As currently conceived, the IRS’s proposal for automating the FTA would continue to mandate the application of FTA over reasonable cause, even if a taxpayer had a clear-cut case in favor of reasonable cause relief. In effect, the proposed policy would write reasonable cause out of the law for the year in which the FTA was applied. It would violate taxpayers’ right to pay no more than the correct amount of tax, right to challenge the IRS’s position and be heard, and right to a fair and just tax system. Additionally, the IRS would be elevating its own internally created remedy (i.e., the FTA) over a statutory remedy created by Congress (i.e., the reasonable cause abatement).
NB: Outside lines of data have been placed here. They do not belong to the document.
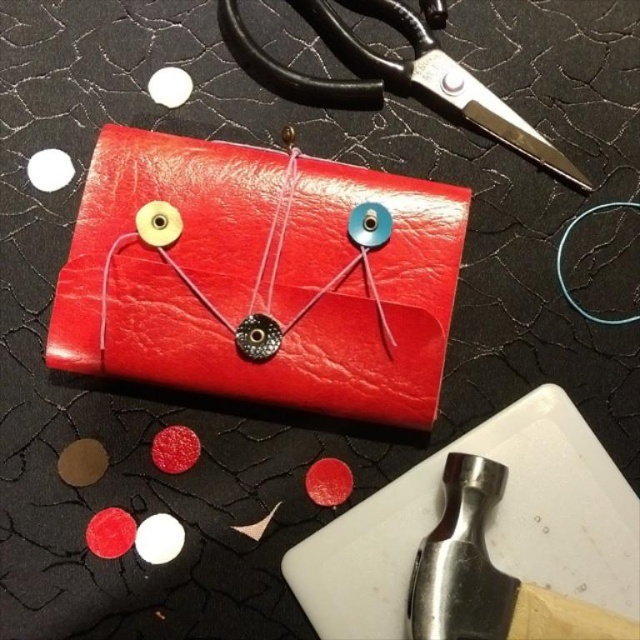 Question: Which point is closer to the camera?

Choices:
 (A) (444, 621)
 (B) (410, 35)

Answer: (A)

Question: Is polished metal hammer at bottom right closer to the viewer compared to black metal scissors at upper center?

Choices:
 (A) yes
 (B) no

Answer: (A)

Question: Does polished metal hammer at bottom right have a lesser width compared to black metal scissors at upper center?

Choices:
 (A) no
 (B) yes

Answer: (B)

Question: Is glossy leather clutch at center thinner than black metal scissors at upper center?

Choices:
 (A) yes
 (B) no

Answer: (B)

Question: Which of the following is the closest to the observer?

Choices:
 (A) (465, 202)
 (B) (499, 109)
 (C) (449, 529)

Answer: (C)

Question: Which point is closer to the camera?

Choices:
 (A) (243, 58)
 (B) (416, 563)

Answer: (B) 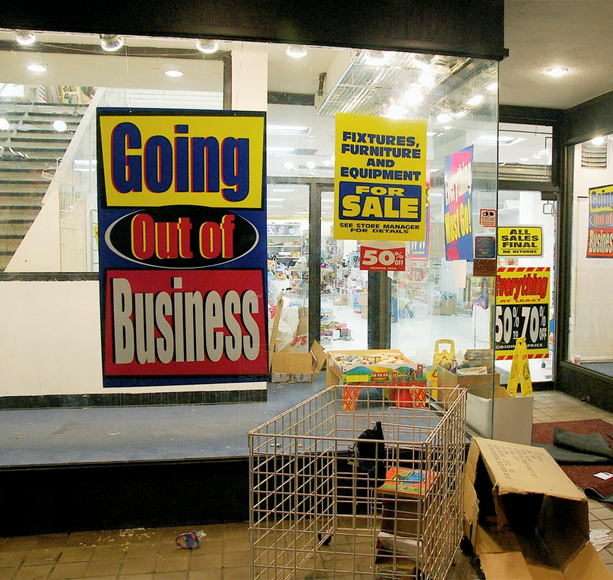 At what (x,y) coordinates should I click in order to perform the action: click on light. Please return your answer as a coordinate pair (x, y). The image size is (613, 580). Looking at the image, I should click on (557, 71). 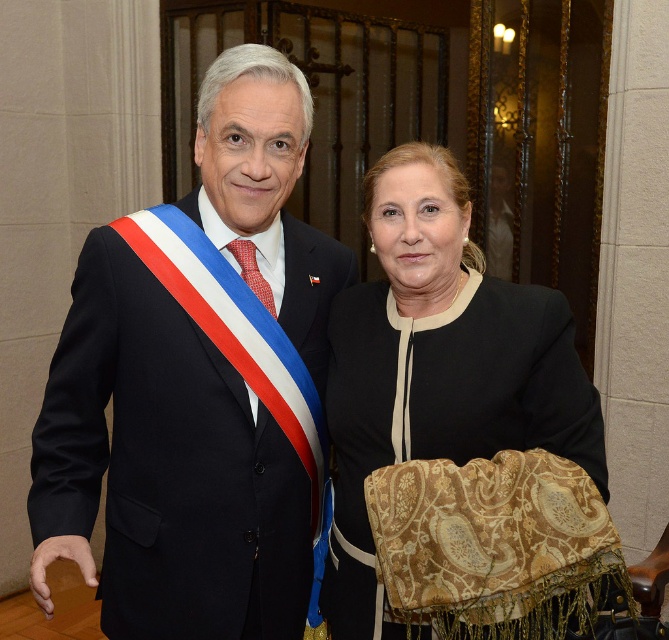 Looking at this image, you are a photographer setting up for a group photo. You need to ensure there is enough space between the matte black suit at left and the matte black jacket at center for a small microphone stand that requires 12 inches of space. Based on the image, will the stand fit between them?

The distance between the matte black suit at left and the matte black jacket at center is 11.59 inches, which is slightly less than the required 12 inches. Therefore, the microphone stand will not fit between them. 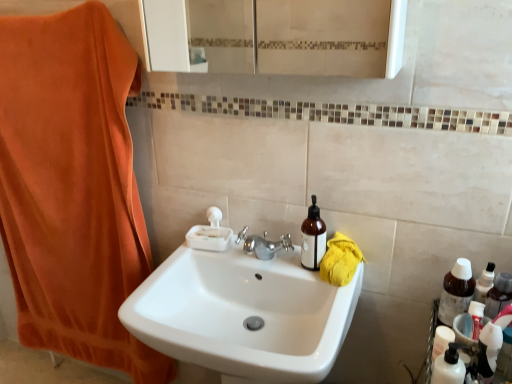 Question: From their relative heights in the image, would you say translucent plastic bottle at lower right is taller or shorter than translucent plastic toothpaste tube at lower right?

Choices:
 (A) tall
 (B) short

Answer: (B)

Question: Is point (458, 375) closer or farther from the camera than point (481, 362)?

Choices:
 (A) closer
 (B) farther

Answer: (A)

Question: Considering the real-world distances, which object is closest to the white glossy sink at center?

Choices:
 (A) brown glass bottle at right, placed as the 2th bottle when sorted from left to right
 (B) brown glass bottle at upper right, placed as the second bottle when sorted from right to left
 (C) translucent plastic bottle at lower right
 (D) orange cotton towel at left
 (E) yellow cotton towel at right

Answer: (B)

Question: Based on their relative distances, which object is nearer to the brown glass bottle at right, acting as the 1th bottle starting from the right?

Choices:
 (A) brown glass bottle at upper right, placed as the second bottle when sorted from right to left
 (B) translucent plastic bottle at lower right
 (C) orange cotton towel at left
 (D) white glossy sink at center
 (E) translucent plastic toothpaste tube at lower right

Answer: (E) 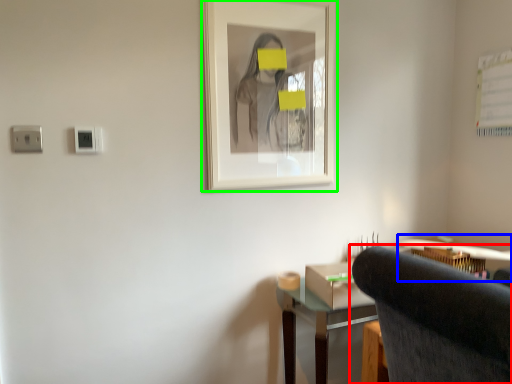 Question: Which is farther away from chair (highlighted by a red box)? computer desk (highlighted by a blue box) or picture frame (highlighted by a green box)?

Choices:
 (A) computer desk
 (B) picture frame

Answer: (A) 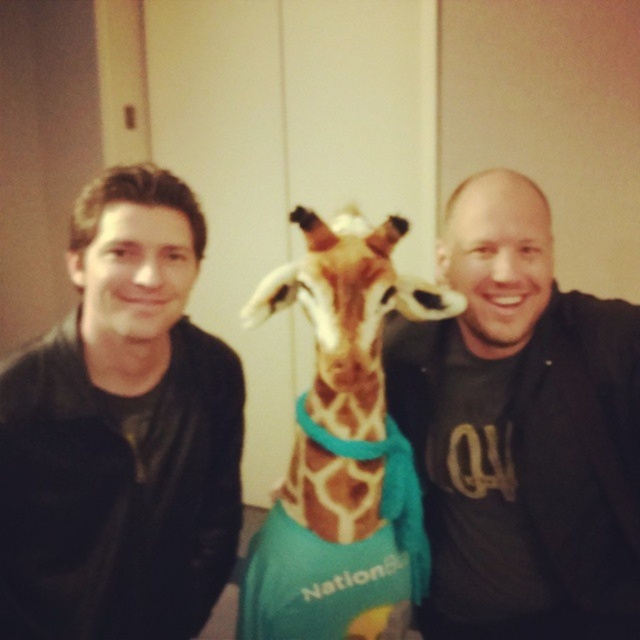 Question: Estimate the real-world distances between objects in this image. Which object is farther from the matte black shirt at right?

Choices:
 (A) spotted fur giraffe at center
 (B) black leather jacket at left

Answer: (B)

Question: Which of the following is the farthest from the observer?

Choices:
 (A) (353, 598)
 (B) (97, 422)
 (C) (627, 326)

Answer: (C)

Question: Can you confirm if black leather jacket at left is wider than spotted fur giraffe at center?

Choices:
 (A) yes
 (B) no

Answer: (B)

Question: Which point is closer to the camera?

Choices:
 (A) (6, 588)
 (B) (586, 552)
 (C) (312, 464)

Answer: (A)

Question: Can you confirm if black leather jacket at left is positioned above spotted fur giraffe at center?

Choices:
 (A) no
 (B) yes

Answer: (B)

Question: Can you confirm if matte black shirt at right is positioned to the right of spotted fur giraffe at center?

Choices:
 (A) no
 (B) yes

Answer: (B) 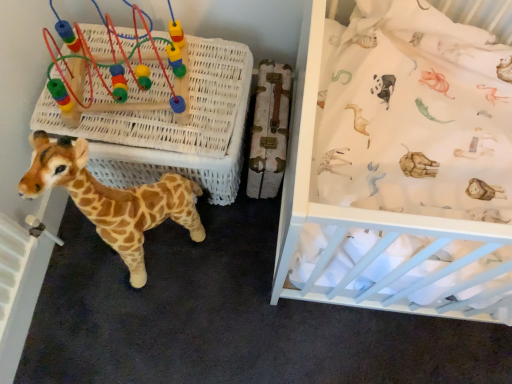 In order to click on vacant space situated on the left part of soft plush giraffe at lower left in this screenshot , I will do `click(68, 268)`. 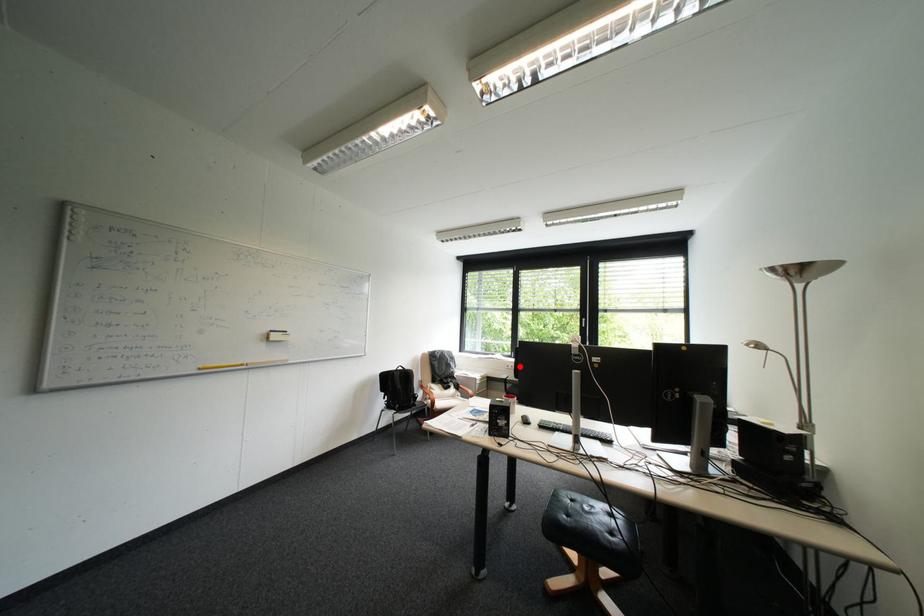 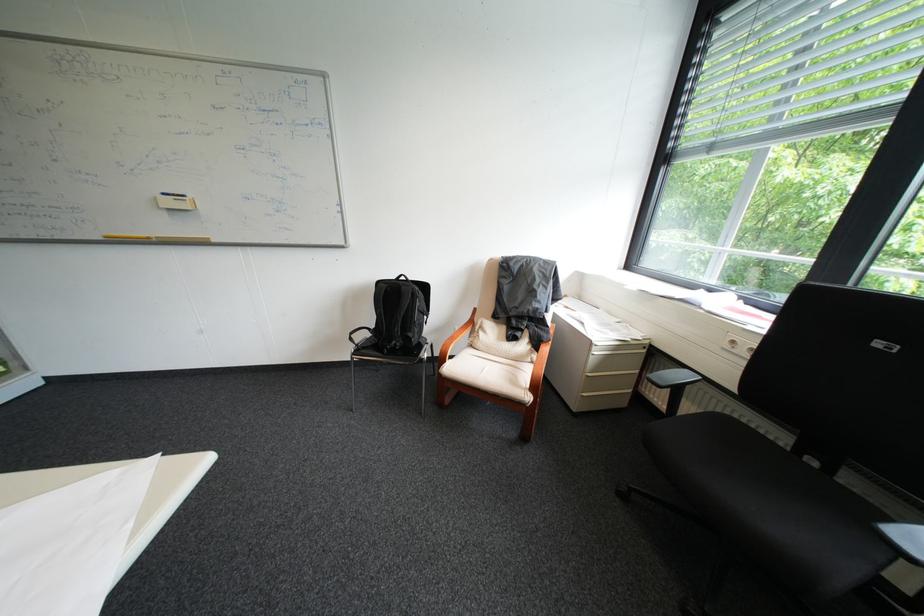 Question: I am providing you with two images of the same scene from different viewpoints. In image1, a red point is highlighted. Considering the same 3D point in image2, which of the following is correct?

Choices:
 (A) It is closer
 (B) It is farther

Answer: (A) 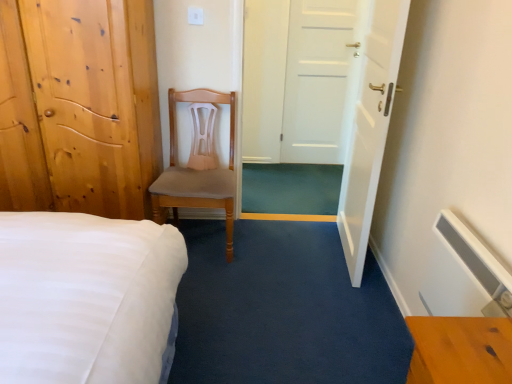 Question: Is white glossy door at center, placed as the first door when sorted from right to left, inside light brown wood chair at center?

Choices:
 (A) yes
 (B) no

Answer: (B)

Question: Is light brown wood chair at center facing towards white glossy door at center, placed as the first door when sorted from right to left?

Choices:
 (A) yes
 (B) no

Answer: (B)

Question: Considering the relative sizes of light brown wood chair at center and white glossy door at center, placed as the first door when sorted from right to left, in the image provided, is light brown wood chair at center thinner than white glossy door at center, placed as the first door when sorted from right to left,?

Choices:
 (A) no
 (B) yes

Answer: (A)

Question: Is light brown wood chair at center oriented away from white glossy door at center, the 3th door viewed from the left?

Choices:
 (A) no
 (B) yes

Answer: (A)

Question: Is light brown wood chair at center not inside white glossy door at center, placed as the first door when sorted from right to left?

Choices:
 (A) yes
 (B) no

Answer: (A)

Question: From a real-world perspective, is white matte door at center, arranged as the 2th door when viewed from the left, positioned above or below light brown wood chair at center?

Choices:
 (A) below
 (B) above

Answer: (B)

Question: Considering the positions of white matte door at center, arranged as the 2th door when viewed from the left, and light brown wood chair at center in the image, is white matte door at center, arranged as the 2th door when viewed from the left, wider or thinner than light brown wood chair at center?

Choices:
 (A) wide
 (B) thin

Answer: (B)

Question: Does point (302, 137) appear closer or farther from the camera than point (215, 188)?

Choices:
 (A) closer
 (B) farther

Answer: (B)

Question: Is white matte door at center, which appears as the 2th door when viewed from the right, in front of or behind light brown wood chair at center in the image?

Choices:
 (A) front
 (B) behind

Answer: (B)

Question: Considering their positions, is light brown wooden door at left, which is the first door from left to right, located in front of or behind white matte door at center, which appears as the 2th door when viewed from the right?

Choices:
 (A) behind
 (B) front

Answer: (B)

Question: Is point (78, 66) closer or farther from the camera than point (316, 137)?

Choices:
 (A) farther
 (B) closer

Answer: (B)

Question: From the image's perspective, is light brown wooden door at left, which is the first door from left to right, above or below white matte door at center, which appears as the 2th door when viewed from the right?

Choices:
 (A) below
 (B) above

Answer: (A)

Question: Considering the positions of light brown wooden door at left, which is the first door from left to right, and white matte door at center, which appears as the 2th door when viewed from the right, in the image, is light brown wooden door at left, which is the first door from left to right, bigger or smaller than white matte door at center, which appears as the 2th door when viewed from the right,?

Choices:
 (A) big
 (B) small

Answer: (A)

Question: Based on their sizes in the image, would you say white glossy door at center, the 3th door viewed from the left, is bigger or smaller than light brown wooden door at left, the third door positioned from the right?

Choices:
 (A) small
 (B) big

Answer: (A)

Question: Looking at their shapes, would you say white glossy door at center, placed as the first door when sorted from right to left, is wider or thinner than light brown wooden door at left, the third door positioned from the right?

Choices:
 (A) thin
 (B) wide

Answer: (A) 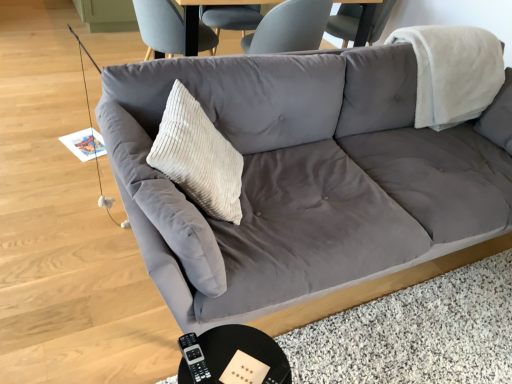 Question: Would you say black glossy round table at lower center is inside or outside suede gray couch at center?

Choices:
 (A) outside
 (B) inside

Answer: (A)

Question: Looking at their shapes, would you say black glossy round table at lower center is wider or thinner than suede gray couch at center?

Choices:
 (A) thin
 (B) wide

Answer: (A)

Question: Which of these objects is positioned closest to the black glossy round table at lower center?

Choices:
 (A) black plastic remote at lower center
 (B) beige corduroy pillow at center
 (C) suede gray couch at center

Answer: (A)

Question: Estimate the real-world distances between objects in this image. Which object is closer to the black glossy round table at lower center?

Choices:
 (A) beige corduroy pillow at center
 (B) suede gray couch at center
 (C) black plastic remote at lower center

Answer: (C) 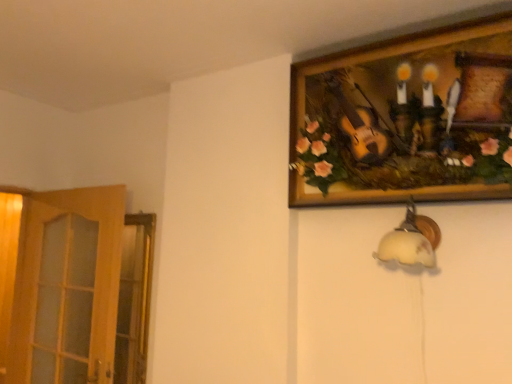 Question: Considering the relative sizes of white frosted glass lampshade at lower right and wooden picture frame at upper right in the image provided, is white frosted glass lampshade at lower right thinner than wooden picture frame at upper right?

Choices:
 (A) yes
 (B) no

Answer: (B)

Question: Is white frosted glass lampshade at lower right further to camera compared to wooden picture frame at upper right?

Choices:
 (A) no
 (B) yes

Answer: (B)

Question: Is white frosted glass lampshade at lower right touching wooden picture frame at upper right?

Choices:
 (A) no
 (B) yes

Answer: (A)

Question: Would you say white frosted glass lampshade at lower right is a long distance from wooden picture frame at upper right?

Choices:
 (A) no
 (B) yes

Answer: (A)

Question: From the image's perspective, is white frosted glass lampshade at lower right over wooden picture frame at upper right?

Choices:
 (A) yes
 (B) no

Answer: (B)

Question: Is wooden picture frame at upper right to the left or to the right of white frosted glass lampshade at lower right in the image?

Choices:
 (A) right
 (B) left

Answer: (B)

Question: Looking at the image, does wooden picture frame at upper right seem bigger or smaller compared to white frosted glass lampshade at lower right?

Choices:
 (A) small
 (B) big

Answer: (B)

Question: From a real-world perspective, is wooden picture frame at upper right positioned above or below white frosted glass lampshade at lower right?

Choices:
 (A) above
 (B) below

Answer: (A)

Question: From the image's perspective, is wooden picture frame at upper right positioned above or below white frosted glass lampshade at lower right?

Choices:
 (A) below
 (B) above

Answer: (B)

Question: Based on their sizes in the image, would you say wooden picture frame at upper right is bigger or smaller than wooden at left?

Choices:
 (A) small
 (B) big

Answer: (A)

Question: Based on their positions, is wooden picture frame at upper right located to the left or right of wooden at left?

Choices:
 (A) left
 (B) right

Answer: (B)

Question: Does point (377, 112) appear closer or farther from the camera than point (34, 311)?

Choices:
 (A) farther
 (B) closer

Answer: (B)

Question: In terms of width, does wooden picture frame at upper right look wider or thinner when compared to wooden at left?

Choices:
 (A) thin
 (B) wide

Answer: (B)

Question: Is white frosted glass lampshade at lower right taller or shorter than wooden at left?

Choices:
 (A) short
 (B) tall

Answer: (A)

Question: From a real-world perspective, is white frosted glass lampshade at lower right positioned above or below wooden at left?

Choices:
 (A) below
 (B) above

Answer: (B) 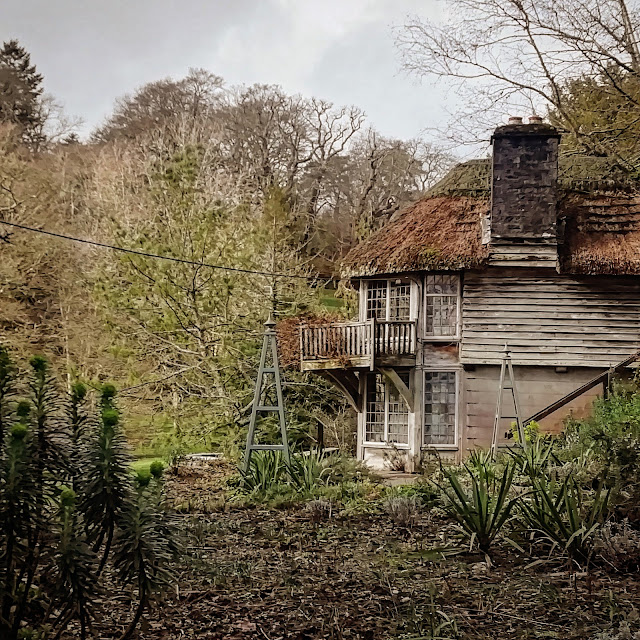 Identify the location of vent on top of chimney. The width and height of the screenshot is (640, 640). (513, 118), (539, 118). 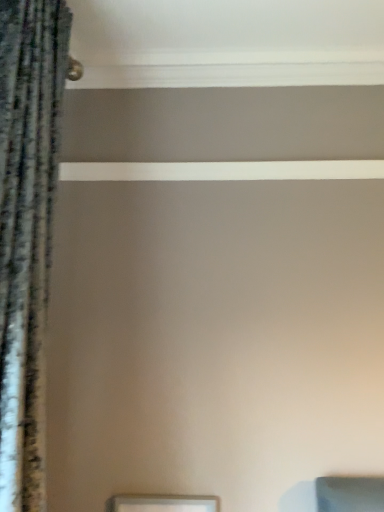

The IRS should develop systems that first consider eligibility for reasonable cause prior to automatic application of the FTA. While these systems are being put into place, or if they prove impracticable, the IRS could apply other policies that would continue to preserve primacy of the reasonable cause abatement. For example, the systemic FTA could be automatically applied, accompanied with the sending of a “soft letter” explaining the reasons for the abatement. Thereafter, those taxpayers believing they qualified for reasonable cause could present their cases to the IRS and, where eligible, could have reasonable cause applied in lieu of the FTA, thus preserving FTA as a future remedy. In addition, if in a later year, a taxpayer would have been eligible for FTA but for its earlier application, the taxpayer could show that he was eligible for reasonable cause abatement in the earlier year and the IRS could then grant FTA in the later year without reversing the prior year abatement. This would entail the IRS creating a systemic override for “prior year reasonable cause.”

Year 1:  Taxpayer A is eligible for reasonable cause abatement. The IRS systemically abates the penalty under First Time Abatement policy.

Year 3:  Taxpayer A is not eligible for reasonable cause abatement but would qualify for FTA if it had not been used for Year 1 penalty abatement. Taxpayer successfully demonstrates eligibility for reasonable cause abatement for Year 1, and IRS grants FTA for Year 3.

I acknowledge that this approach is a Rube Goldberg contraption – but I am only proposing it in response to the IRS implementing a policy that all but ensures do-overs and complicated maneuverings in order to get the correct legal answer. The IRS has opposed our proposal, however, arguing that it would require additional resources and would nullify some of the desired savings from adoption of the systemic FTA. Resource maximization, however, is not an acceptable justification for overriding taxpayer rights – particularly those, like reasonable cause, which are explicitly provided for in the Internal Revenue Code.

The IRS should implement the program in a way that is fair for all taxpayers and that allows the consideration of reasonable cause before the FTA is irrevocably applied. Such an adjustment would have an incremental cost to the IRS, but would result in a redesigned program of which the IRS can be proud, and that demonstrates to taxpayers that the IRS genuinely has their best interests at heart. Programs such as these develop trust in the tax system and reinforce the IRS’s legitimacy, which is crucial for the successful function of the voluntary tax system. FTA can be systemically applied in a way that respects the law and taxpayer rights, while minimizing resources. As it stands now, the IRS is not doing this.

The views expressed in this blog are solely those of the National Taxpayer Advocate. The National Taxpayer Advocate is appointed by the Secretary of the Treasury and reports to the Commissioner of Internal Revenue. However, the National Taxpayer Advocate presents an independent taxpayer perspective that does not necessarily reflect the position of the IRS, the Treasury Department, or the Office of Management and Budget.